Chroniques

par anne bluet

récital Trio Gryphon
Chan – Hatzis – Kulesha – Murphy

1 CD Analekta (2003)
FL 2 3174
récital Trio Gryphon | Chan – Hatzis – Kulesha – Murphy

Kelly-Marie Murphy semble déjà posséder ces ailes qu'elle réclame dans Give me Phoenix Wings to fly. Née en Sardaigne en 1964, elle grandit sur différentes bases militaires au Canada, débute ses études de composition à Calgary, obtient son doctorat à Leeds, vit un temps autour de Washington pour finalement s'installer à Ottawa. Elle a remporté de nombreuses récompenses dont un premier prix de composition pour son concerto pour harpe au titre digne de Takemitsu : And then at night I paint the stars. Elle avoue avoir toujours été intriguée par le mythe du phénix, « un oiseau qui s'immole par le feu pour renaître de ses cendres ». Se relever est toujours possible, semble nous assurer cette allégorie. Elle s'est également appuyée sur les vers des poètes John Keats (But when I am consumed in the fire / Give me new Phoenix wings to fly at my desire) et Robert Graves. Les membres du Trio Gryphon donnent une lecture tour à tour tendue et poétique, fruit d'un louable souci d'exactitude et de précision autant que de la volonté de traduire au mieux les intentions de l'auteur.

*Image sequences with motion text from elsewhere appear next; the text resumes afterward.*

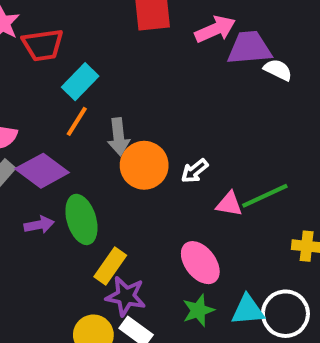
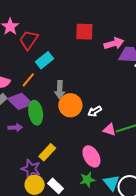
red trapezoid: (43, 45) -> (29, 40), turned 125
orange line: (77, 121) -> (28, 80), moved
green ellipse: (81, 219) -> (36, 113), moved
purple star: (126, 296) -> (31, 169), moved
cyan triangle: (248, 310) -> (112, 183), turned 48

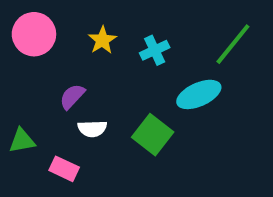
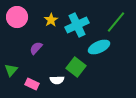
cyan cross: (155, 50) -> (77, 25), size x1.6
white semicircle: (92, 129) -> (57, 80), moved
green triangle: (22, 141) -> (11, 70), turned -40

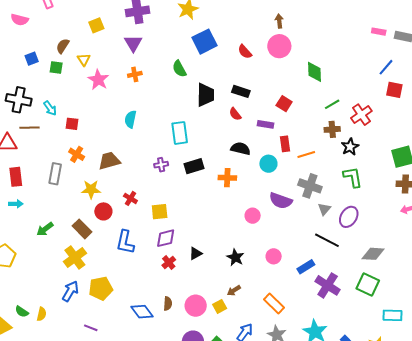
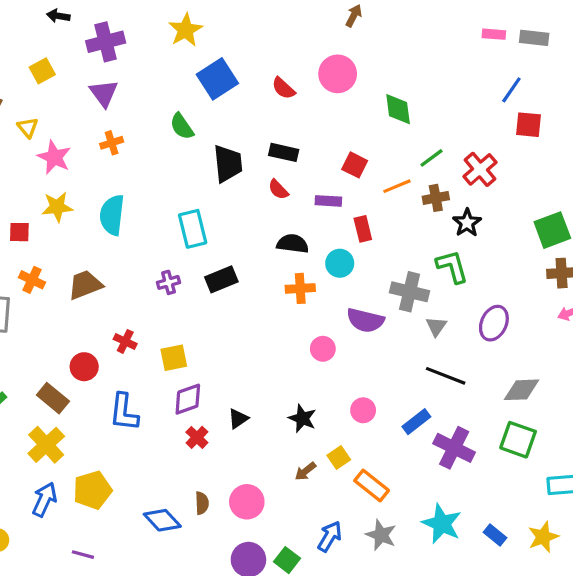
brown arrow: (279, 21) -> (354, 16), moved, turned 40
cyan semicircle: (130, 119) -> (112, 215), size x1.4
orange line: (306, 155) -> (397, 186), moved
green L-shape: (353, 177) -> (452, 267), moved
orange cross: (227, 178) -> (300, 288), moved
yellow star: (91, 189) -> (57, 207), moved
purple ellipse: (349, 217) -> (494, 323), moved
yellow square: (220, 306) -> (339, 458), moved

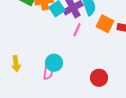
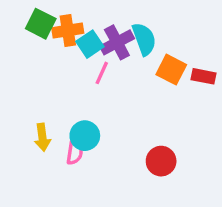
pink line: (77, 30) -> (102, 73), moved
yellow arrow: (16, 64) -> (42, 137), moved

Né à Hong Kong en 1949, Chan Ka Nin étudie la composition à Vancouver, puis à l'Université d'Indiana où il obtient une maîtrise et un doctorat en musicologie. Depuis 1982, il enseigne à son tour cette discipline (Université de Toronto). En 2001, il remporte le prix Dora Mavor Moore (meilleure nouvelle œuvre scénique musicale) pour son opéra Iron Road. Prise de position pour les droits des peuples autochtones nord-américains, and the masks evoke... nous parle du monde spirituel lié aux masques. On repère dans cette œuvre trois sections : la première exprimant la voix d'un peuple dont la culture a été longtemps étouffée, la seconde décrivant l'essor de tribus à travers le pays, la dernière évoquant la transformation, comme un hommage à ceux qui renversent les obstacles du destin. L'esthétique est nettement influencée par les tendances de la musique américaine, avec à la fois une économie d'effets et une profusion de développements.

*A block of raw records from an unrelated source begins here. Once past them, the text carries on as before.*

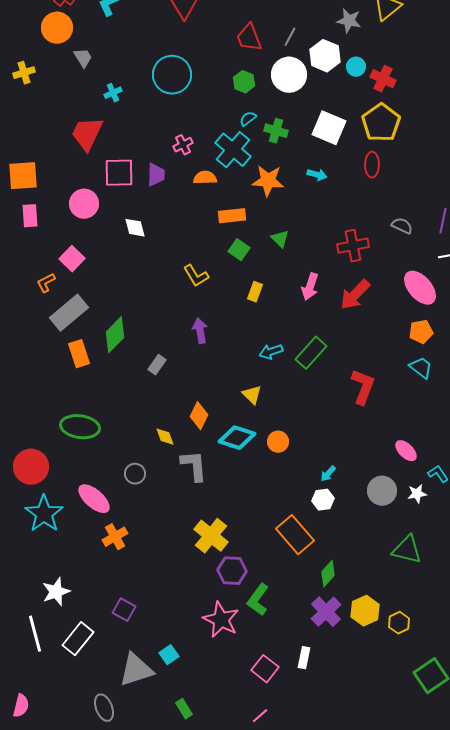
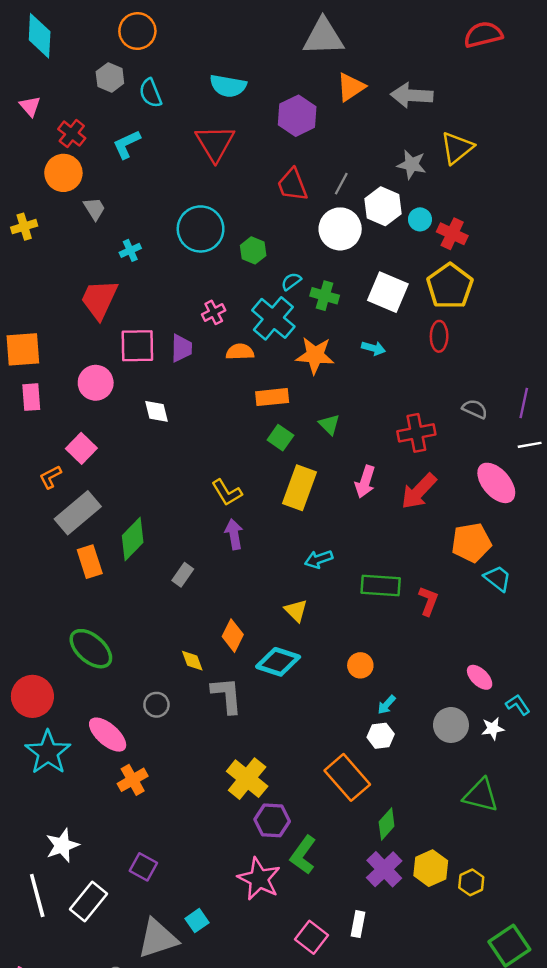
green hexagon: (244, 82) -> (253, 250), moved
yellow L-shape: (196, 276) -> (227, 492), moved
yellow rectangle: (255, 292) -> (300, 488), size x1.8
orange pentagon: (421, 332) -> (471, 543), moved, size x1.4
green rectangle: (311, 353) -> (381, 585), moved, turned 52
red L-shape: (363, 387) -> (428, 601), size x0.7
green ellipse: (80, 427) -> (91, 649), turned 33
orange circle: (278, 442) -> (360, 665), moved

Comme Murphy, Christos Hatzis est un voyageur. Né en Grèce en 1953, éduqué aux États-Unis, il est citoyen canadien depuis bientôt vingt ans, et professeur à la Faculté de Musique de l'Université de Toronto. De nombreux prix et l'intérêt du public pour sa musique en font un des compositeurs les plus remarqués au Canada. Old Photographs est un mouvement pour trio avec piano tiré d'une œuvre plus importante, Constantinople – écrite pour mezzo-soprano, voix d'alto arabe, violon, violoncelle, piano et sons électroniques. À l'écoute, on est agréablement surpris par un art du pastiche de très haut vol, capable, comme de vieilles photos trouvées dans une boîte oubliée, précisément, d'évoquer celui-ci, celle-là, ceci, cela, ici ou là, tout un monde de souvenirs, de rêves et peut-être d'espoirs. Les accents du tango viennent exquisément nimber cet univers, par exemple, dans une écriture qu'on pourrait presque dire baroque, si tant est que notre époque puisse l'être parfois.

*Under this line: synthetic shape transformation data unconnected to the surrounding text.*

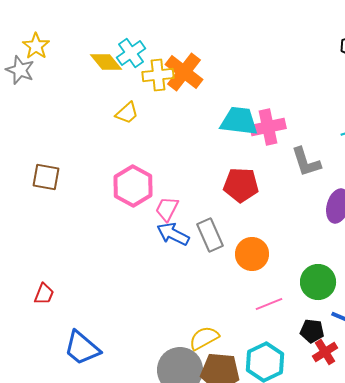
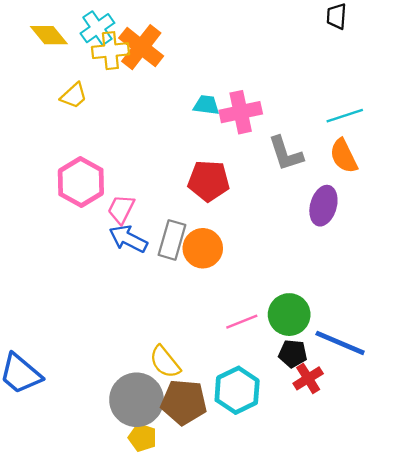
cyan cross: (131, 53) -> (97, 28), moved
cyan trapezoid: (239, 121) -> (206, 105), size x0.6
gray rectangle: (210, 235) -> (172, 240), turned 40
orange circle: (252, 254) -> (203, 248), moved
green circle: (318, 282) -> (289, 315), moved
yellow semicircle: (204, 338) -> (165, 362), turned -100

Gary Kulesha (né en 1954) est lui aussi très connu dans son pays, puisqu'il fait carrière comme pianiste, chef d'orchestre et professeur à Toronto, en plus d'être compositeur. « Nous vivons, dit-il, dans un monde qui semble osciller frénétiquement entre violence et frustration d'une part, et compassion et tendresse d'autre part. Je veux que ma musique aborde toutes ces choses. » C'est cette opposition que l'on ressent dans son Trio n°2, entre l'instabilité d'un premier mouvement aux rythmes obsédants et le second, plus lyrique, qui prend le temps de distiller la tristesse. Le Trio Gryphon en propose une interprétation sensible.